Так говорил Джордж Хиггинботам, и его речь не могла нe произвести сильного впечатления на всех присутствующиx: Все были взволнованы. Казалось, что Вильям Дж. Гиппербои не замедлит появиться перед толпой, держа в одной руке свое завещание, которое должно было обессмерить его имя, а другой осыпая шестерых избранников миллионами своего состояния. На эту речь, произнесенную самым близким из друзей покойного, публика ответила одобрительным перешептыванием. Те из присутствующих, которые слышали эту речь хорошо, передавали свое впечатление тем, которые ее не могли расслышать, но были тем не менее все же очень растроганы.
Вслед за тем оркестр и хор певческой капеллы исполнили известную "Аллилуйю" из Мессии Генделя.
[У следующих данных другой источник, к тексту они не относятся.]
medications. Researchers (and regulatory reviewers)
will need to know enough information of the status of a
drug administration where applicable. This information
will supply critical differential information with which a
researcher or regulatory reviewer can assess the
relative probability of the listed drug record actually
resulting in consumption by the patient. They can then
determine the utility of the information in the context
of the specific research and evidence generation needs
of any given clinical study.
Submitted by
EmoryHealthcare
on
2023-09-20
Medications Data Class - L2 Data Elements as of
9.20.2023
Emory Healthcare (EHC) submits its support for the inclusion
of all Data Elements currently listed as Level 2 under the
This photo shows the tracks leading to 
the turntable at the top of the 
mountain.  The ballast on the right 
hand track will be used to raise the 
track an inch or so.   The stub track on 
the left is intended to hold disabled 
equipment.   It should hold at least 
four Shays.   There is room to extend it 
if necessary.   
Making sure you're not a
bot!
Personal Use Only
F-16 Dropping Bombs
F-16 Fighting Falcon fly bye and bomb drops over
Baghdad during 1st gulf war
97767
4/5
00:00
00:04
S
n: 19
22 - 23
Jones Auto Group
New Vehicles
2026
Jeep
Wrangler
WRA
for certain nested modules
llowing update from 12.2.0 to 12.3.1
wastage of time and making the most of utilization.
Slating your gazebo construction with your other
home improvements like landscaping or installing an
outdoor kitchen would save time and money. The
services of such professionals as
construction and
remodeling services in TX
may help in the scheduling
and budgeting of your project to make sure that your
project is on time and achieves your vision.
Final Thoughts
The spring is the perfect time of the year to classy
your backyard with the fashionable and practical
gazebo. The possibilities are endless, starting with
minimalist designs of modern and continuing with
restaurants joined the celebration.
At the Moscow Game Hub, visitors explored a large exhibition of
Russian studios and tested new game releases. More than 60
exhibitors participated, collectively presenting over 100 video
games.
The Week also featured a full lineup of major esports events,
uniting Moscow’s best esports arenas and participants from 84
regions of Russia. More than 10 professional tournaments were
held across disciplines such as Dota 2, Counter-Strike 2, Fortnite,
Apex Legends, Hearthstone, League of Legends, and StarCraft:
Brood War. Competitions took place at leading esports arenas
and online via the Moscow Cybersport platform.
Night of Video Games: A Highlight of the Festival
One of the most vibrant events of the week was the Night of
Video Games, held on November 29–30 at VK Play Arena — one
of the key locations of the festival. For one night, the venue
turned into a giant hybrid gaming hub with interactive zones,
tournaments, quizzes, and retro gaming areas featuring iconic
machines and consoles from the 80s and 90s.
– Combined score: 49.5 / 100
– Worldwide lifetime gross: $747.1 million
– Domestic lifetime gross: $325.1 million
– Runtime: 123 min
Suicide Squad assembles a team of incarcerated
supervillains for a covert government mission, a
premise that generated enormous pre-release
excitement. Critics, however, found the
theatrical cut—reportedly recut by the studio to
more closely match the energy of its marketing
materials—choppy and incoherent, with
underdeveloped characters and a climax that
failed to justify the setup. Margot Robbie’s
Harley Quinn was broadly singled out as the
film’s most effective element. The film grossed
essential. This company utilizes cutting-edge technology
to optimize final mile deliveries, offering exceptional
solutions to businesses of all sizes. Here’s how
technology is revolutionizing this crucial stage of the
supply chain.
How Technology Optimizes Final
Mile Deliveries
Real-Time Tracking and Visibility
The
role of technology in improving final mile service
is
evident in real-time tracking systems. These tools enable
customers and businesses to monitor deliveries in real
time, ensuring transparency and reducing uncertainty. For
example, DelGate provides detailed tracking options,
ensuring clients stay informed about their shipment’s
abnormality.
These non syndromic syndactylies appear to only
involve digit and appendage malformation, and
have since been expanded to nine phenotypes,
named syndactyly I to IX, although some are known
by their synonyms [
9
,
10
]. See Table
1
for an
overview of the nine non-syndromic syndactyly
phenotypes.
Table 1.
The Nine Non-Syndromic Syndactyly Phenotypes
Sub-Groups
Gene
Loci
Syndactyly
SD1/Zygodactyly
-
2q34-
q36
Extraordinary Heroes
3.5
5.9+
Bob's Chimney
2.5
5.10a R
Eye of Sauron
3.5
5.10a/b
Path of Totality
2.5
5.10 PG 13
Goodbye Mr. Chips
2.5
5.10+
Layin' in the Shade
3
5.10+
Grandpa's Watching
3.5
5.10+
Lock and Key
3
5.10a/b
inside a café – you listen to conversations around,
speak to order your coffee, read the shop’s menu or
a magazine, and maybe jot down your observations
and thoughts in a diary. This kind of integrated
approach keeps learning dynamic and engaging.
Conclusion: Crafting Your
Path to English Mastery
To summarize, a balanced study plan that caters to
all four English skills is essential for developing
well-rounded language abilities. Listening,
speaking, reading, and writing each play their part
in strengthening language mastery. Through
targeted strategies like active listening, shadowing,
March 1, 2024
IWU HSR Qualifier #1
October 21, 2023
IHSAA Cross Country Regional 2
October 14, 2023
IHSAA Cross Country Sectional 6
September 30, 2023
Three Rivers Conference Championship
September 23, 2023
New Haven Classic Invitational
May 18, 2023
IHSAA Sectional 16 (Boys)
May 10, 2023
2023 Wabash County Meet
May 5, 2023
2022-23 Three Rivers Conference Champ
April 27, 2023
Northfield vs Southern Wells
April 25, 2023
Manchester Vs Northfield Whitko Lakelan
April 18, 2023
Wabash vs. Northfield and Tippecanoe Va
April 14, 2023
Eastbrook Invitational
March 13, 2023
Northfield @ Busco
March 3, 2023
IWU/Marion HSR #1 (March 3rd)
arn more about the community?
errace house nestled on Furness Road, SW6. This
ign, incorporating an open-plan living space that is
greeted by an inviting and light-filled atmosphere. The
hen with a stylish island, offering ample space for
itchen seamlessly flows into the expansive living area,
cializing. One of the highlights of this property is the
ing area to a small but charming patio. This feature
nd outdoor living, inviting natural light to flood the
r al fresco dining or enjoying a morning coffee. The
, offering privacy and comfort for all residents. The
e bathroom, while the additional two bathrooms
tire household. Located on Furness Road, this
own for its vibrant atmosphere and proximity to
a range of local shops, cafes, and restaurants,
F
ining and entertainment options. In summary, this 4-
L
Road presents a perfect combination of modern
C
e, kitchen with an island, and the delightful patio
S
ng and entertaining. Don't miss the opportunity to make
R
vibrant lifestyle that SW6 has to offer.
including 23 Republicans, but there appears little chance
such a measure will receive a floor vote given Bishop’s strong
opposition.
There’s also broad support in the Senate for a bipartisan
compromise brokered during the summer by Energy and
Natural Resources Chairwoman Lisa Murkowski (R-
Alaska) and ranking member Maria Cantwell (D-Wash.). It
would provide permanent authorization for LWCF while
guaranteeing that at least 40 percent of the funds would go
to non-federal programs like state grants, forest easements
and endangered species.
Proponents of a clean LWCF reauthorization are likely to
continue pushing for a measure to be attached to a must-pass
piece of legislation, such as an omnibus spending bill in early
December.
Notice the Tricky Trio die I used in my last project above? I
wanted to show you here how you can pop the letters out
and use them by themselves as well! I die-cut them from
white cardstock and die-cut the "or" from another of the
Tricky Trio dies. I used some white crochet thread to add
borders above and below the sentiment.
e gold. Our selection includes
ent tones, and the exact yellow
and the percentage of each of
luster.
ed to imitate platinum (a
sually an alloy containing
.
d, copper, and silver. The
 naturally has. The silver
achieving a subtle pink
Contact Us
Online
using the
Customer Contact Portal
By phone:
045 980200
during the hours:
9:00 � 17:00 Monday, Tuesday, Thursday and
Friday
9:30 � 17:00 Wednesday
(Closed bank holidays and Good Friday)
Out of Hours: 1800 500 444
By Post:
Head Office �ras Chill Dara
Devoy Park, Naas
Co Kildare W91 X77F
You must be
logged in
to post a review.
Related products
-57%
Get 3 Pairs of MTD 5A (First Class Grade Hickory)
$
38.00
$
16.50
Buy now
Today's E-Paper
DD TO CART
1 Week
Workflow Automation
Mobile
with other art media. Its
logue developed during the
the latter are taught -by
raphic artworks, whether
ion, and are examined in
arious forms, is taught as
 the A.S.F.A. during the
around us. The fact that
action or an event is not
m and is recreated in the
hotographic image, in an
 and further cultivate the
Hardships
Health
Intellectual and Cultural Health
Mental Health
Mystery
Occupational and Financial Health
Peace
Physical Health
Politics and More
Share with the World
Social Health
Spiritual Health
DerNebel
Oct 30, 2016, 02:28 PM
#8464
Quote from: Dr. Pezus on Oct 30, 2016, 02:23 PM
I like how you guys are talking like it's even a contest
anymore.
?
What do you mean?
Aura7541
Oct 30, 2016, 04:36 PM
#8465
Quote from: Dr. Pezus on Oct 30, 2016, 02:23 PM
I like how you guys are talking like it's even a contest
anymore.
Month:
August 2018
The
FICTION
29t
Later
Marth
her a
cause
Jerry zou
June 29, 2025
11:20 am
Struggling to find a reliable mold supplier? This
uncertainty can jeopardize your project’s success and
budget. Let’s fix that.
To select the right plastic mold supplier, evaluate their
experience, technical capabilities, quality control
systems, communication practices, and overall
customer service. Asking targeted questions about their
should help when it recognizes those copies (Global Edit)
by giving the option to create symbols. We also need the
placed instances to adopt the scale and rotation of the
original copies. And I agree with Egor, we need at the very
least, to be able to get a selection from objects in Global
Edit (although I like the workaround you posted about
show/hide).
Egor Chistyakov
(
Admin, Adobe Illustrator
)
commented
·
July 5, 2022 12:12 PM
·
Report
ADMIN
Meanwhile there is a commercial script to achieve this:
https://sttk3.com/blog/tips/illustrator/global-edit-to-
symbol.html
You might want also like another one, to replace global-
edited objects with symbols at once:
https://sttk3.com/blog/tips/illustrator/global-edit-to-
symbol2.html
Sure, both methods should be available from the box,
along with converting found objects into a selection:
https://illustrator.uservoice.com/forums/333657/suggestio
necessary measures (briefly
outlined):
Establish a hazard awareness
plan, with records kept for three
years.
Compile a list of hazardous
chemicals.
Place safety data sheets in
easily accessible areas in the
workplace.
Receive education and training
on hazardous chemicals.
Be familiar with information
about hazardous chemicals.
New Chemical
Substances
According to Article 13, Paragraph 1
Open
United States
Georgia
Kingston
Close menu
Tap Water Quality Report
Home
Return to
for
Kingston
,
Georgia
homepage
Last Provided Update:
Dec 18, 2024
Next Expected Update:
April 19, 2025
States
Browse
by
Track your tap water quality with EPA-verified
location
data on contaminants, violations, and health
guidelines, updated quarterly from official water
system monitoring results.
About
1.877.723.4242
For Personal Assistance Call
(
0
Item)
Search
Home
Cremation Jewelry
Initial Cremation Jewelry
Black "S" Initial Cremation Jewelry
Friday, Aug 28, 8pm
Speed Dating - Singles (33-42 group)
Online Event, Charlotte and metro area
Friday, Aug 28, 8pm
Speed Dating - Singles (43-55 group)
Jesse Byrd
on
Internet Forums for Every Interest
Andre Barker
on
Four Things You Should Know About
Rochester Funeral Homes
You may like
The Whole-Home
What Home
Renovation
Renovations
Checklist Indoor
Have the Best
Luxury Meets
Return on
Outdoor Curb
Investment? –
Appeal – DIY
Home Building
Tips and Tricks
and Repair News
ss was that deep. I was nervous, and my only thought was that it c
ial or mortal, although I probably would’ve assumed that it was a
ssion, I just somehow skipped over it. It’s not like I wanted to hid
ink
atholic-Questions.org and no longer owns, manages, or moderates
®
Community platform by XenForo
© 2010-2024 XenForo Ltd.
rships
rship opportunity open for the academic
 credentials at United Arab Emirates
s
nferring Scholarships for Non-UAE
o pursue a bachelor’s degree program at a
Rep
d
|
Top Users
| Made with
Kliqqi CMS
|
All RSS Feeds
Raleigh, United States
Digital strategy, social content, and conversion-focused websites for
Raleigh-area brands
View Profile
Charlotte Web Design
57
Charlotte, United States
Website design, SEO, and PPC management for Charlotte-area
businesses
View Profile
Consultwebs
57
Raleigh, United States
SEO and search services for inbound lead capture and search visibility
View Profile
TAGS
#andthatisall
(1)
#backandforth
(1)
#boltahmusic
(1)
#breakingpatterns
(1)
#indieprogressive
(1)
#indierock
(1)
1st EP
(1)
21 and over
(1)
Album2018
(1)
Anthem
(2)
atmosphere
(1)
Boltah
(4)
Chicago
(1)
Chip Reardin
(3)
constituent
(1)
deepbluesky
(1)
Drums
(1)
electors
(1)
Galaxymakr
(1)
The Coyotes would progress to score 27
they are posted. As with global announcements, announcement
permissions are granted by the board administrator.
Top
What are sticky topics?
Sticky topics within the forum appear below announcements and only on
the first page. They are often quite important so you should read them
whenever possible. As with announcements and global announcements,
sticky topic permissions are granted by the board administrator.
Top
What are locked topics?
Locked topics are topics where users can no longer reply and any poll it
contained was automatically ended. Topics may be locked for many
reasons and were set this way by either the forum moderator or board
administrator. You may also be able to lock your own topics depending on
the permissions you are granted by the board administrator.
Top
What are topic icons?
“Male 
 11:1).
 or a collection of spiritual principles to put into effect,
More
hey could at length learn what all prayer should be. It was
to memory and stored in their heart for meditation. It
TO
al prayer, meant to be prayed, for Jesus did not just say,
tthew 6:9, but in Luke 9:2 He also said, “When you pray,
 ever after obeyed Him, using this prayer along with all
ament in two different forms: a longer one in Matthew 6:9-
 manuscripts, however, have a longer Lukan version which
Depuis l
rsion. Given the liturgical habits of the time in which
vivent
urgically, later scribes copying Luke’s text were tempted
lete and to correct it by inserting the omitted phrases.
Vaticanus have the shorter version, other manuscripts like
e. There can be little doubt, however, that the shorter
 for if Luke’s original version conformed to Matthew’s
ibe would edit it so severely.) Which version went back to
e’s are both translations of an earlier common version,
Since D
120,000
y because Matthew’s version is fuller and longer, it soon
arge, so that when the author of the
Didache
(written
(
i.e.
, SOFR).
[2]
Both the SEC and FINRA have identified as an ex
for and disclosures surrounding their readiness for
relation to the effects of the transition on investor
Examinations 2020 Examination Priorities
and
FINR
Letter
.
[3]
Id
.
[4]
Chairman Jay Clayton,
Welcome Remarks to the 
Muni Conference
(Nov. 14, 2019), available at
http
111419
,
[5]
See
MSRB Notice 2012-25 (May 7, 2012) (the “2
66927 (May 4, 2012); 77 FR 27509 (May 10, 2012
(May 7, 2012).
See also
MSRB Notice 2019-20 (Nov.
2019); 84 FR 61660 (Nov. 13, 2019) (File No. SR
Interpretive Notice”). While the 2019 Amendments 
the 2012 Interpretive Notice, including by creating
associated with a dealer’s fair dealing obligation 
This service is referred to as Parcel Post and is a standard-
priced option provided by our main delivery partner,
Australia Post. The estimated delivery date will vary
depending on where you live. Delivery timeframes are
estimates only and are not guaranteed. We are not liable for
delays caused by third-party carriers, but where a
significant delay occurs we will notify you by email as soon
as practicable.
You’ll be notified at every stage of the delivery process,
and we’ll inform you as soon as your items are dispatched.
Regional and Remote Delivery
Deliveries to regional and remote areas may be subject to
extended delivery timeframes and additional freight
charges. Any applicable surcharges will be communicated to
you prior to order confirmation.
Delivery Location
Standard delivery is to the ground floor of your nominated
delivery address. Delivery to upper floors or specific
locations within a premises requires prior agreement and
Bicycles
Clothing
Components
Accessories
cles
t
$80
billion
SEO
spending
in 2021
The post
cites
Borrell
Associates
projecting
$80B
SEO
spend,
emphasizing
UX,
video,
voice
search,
Церемония близилась к концу, были исполнены почти все номера программы, а между тем казалось, что публика ждала чего-то еще, чего-то из ряда вон выходящего, сверхъестественного. Да! Таково было возбуждение, охватившее всех присутствующих, что никто не нашел бы ничего удивительного, если бы внезапно законы природы изменились и какая-нибудь аллегорическая фигура возникла вдруг на небе, как когда-то Константину Великому вырисовался крест и слова: "In hoc sig-no vinces"[ "In hoc siano vinces" -- "Сим победиши", буквально: этим знаком (знаменем) победишь.]. Или неожиданно остановилось бы солнце, как во времена Иисуса Навина, и освещало бы в течение целого часа всю эту несметную толпу. Словом, если бы произошел один из тех чудесных случаев, в реальность которых не могли бы не поверить самые отчаянные вольнодумцы. Но на этот раз неизменяемость законов природы осталась непоколебимой, и мир не был смущен никаким чудом.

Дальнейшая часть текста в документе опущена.